┌─ Supplied data

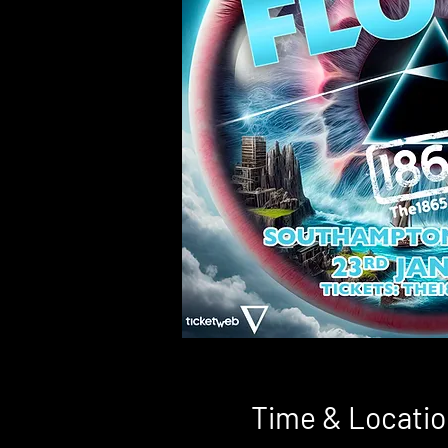
Time & Locatio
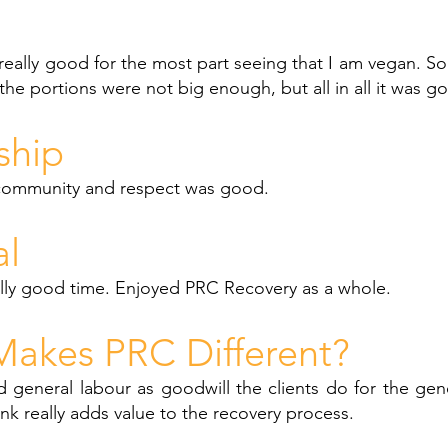
eally good for the most part seeing that I am vegan. S
the portions were not big enough, but all in all it was g
ship
community and respect was good.
al
ally good time. Enjoyed PRC Recovery as a whole.
akes PRC Different?
d general labour as goodwill the clients do for the ge
think really adds value to the recovery process.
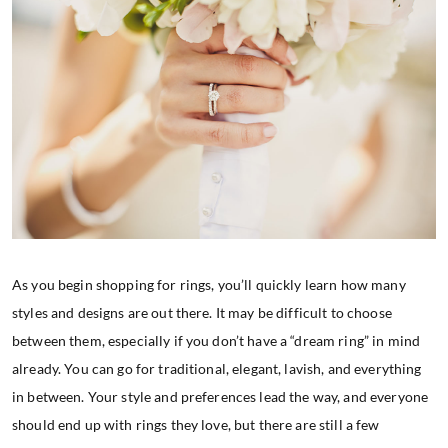
As you begin shopping for rings, you’ll quickly learn how many
styles and designs are out there. It may be difficult to choose
between them, especially if you don’t have a “dream ring” in mind
already. You can go for traditional, elegant, lavish, and everything
in between. Your style and preferences lead the way, and everyone
should end up with rings they love, but there are still a few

└─

What to do =
Find the lines above with the word "between". Copy them out.

Answer section =
between them, especially if you don’t have a “dream ring” in mind
in between. Your style and preferences lead the way, and everyone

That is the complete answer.